Thursday, April 21, 2016

Slant Pattern Mailbag

By Kevin Beane

It's time once again to bring out the Slant Pattern mailbag, where I, Kevin Beane, answer all the questions you send in.

As usual, no one sends Slant Pattern any questions, so instead I will answer the questions posed to other sports mailbag features. First, from the Notre Dame NBC page:

irishsoccerfirst: Give us your take on the Irish schedule this coming season. Does it appear weaker than usual at this point? I mean Nevada and Army? Isn't that two cupcakes? NC State and Syracuse are two weak ACC programs most years. VA Tech has been struggling of late, etc.
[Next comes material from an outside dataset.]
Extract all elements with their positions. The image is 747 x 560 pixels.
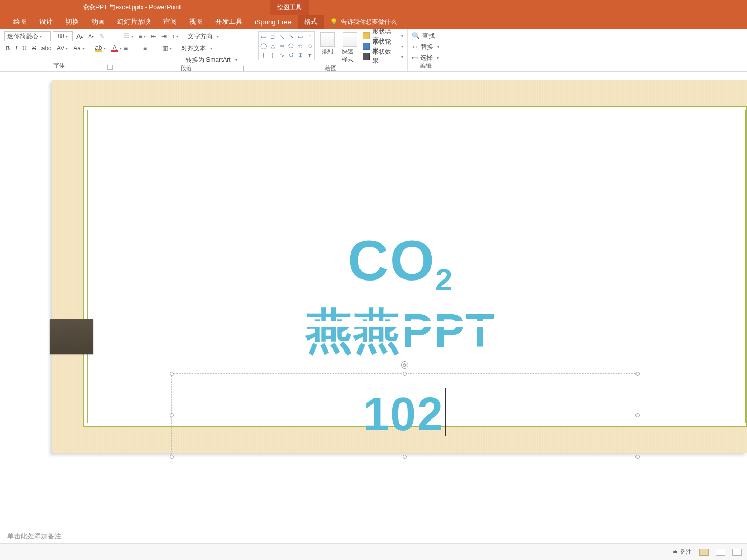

Your thoughts at this early date would be appreciated, but it looks like any loss could be fatal.

I would say this schedule is about on par, toughness-wise, with most Notre Dame schedules. Syracuse and N.C. State are down but Duke is not, and I would not call Nevada, who won a bowl game last year, a cupcake. Besides those teams, there are 3 opponents in ESPN's way-too-early Top 25 (all in the top 16, in fact) in Michigan State, Stanford, and USC, and at Texas will not be easy. So I can envisage a universe where Notre Dame gets in the playoff with a loss. Like Ukraine, Notre Dame schedule not weak.

From the MLB.com mailbag...

Craig Melville (@COcubbiefan): Do you see MLB ever going back to a balanced schedule? Maybe play all teams?

NOOOOOOOOOO!

It's not just that an unbalanced schedule makes divisional games more important. It's that, absent an unbalanced schedule, divisions are meaningless. They become arbitrary columns, and there is no reason to have divisions with a balanced schedule.

How does it make any sense at all to have, say, the Yankees compete for a division title with the Red Sox but not the White Sox if they are playing the same schedule? What meaning can the Dodgers take from winning the NL West if they played the Brewers as often as they play the Giants? A balanced schedule makes no sense at all unless you break up the divisions (which in turn makes little sense) and I hope it never happens.

From ESPN's Big 12 mailbag...

Matt Nelson @MNelson_ISU @BChatmon: There's so much excitement surrounding Matt Campbell right now ... If he can't win at ISU, can anyone else win in Ames?

Yes, he can win in Ames. I'm happy for Cyclone fans, as the program held on to Paul Rhodes way too long, essentially on the strength of upsets. In seven years at the helm, he never once managed even a .500 record in Big 12 play.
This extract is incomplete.